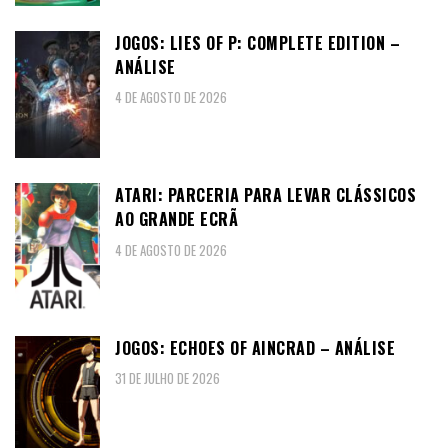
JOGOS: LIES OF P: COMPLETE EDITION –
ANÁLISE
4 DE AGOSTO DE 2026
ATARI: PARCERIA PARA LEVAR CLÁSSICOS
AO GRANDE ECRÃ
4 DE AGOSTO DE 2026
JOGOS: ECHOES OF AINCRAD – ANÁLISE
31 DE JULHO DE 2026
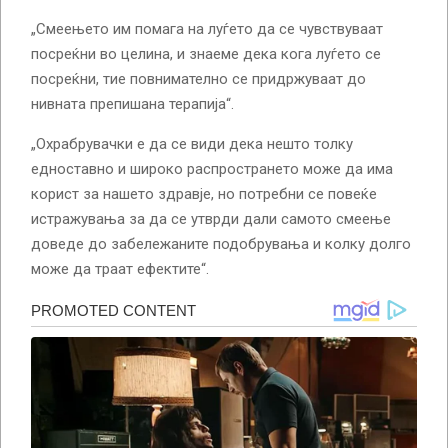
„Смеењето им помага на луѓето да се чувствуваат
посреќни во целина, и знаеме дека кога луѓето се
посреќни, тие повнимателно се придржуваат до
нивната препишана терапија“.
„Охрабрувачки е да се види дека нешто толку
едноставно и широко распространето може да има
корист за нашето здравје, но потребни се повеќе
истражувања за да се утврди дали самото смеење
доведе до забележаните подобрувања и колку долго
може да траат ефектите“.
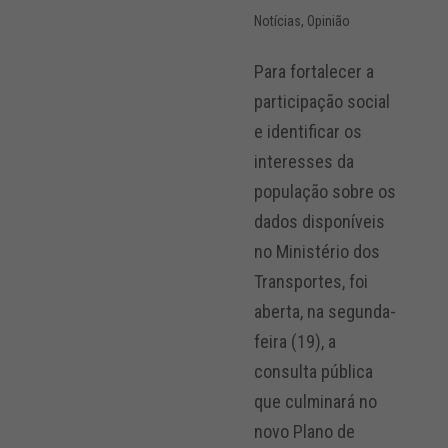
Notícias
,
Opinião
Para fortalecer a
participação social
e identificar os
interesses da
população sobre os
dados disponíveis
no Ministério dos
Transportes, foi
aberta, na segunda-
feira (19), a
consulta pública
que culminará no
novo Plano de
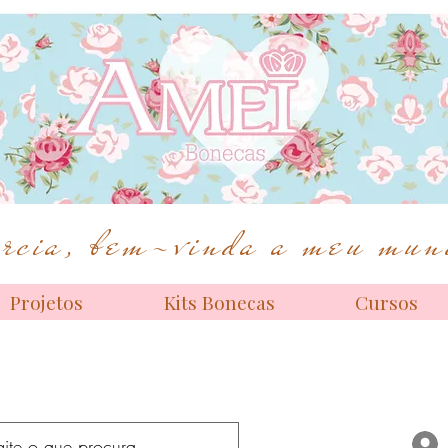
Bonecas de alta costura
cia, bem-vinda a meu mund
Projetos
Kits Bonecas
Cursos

********

## Instructions for the task
Which of the lines above mention the word "луѓето"? Pull those lines out.

## Expected output
„Смеењето им помага на луѓето да се чувствуваат
посреќни во целина, и знаеме дека кога луѓето се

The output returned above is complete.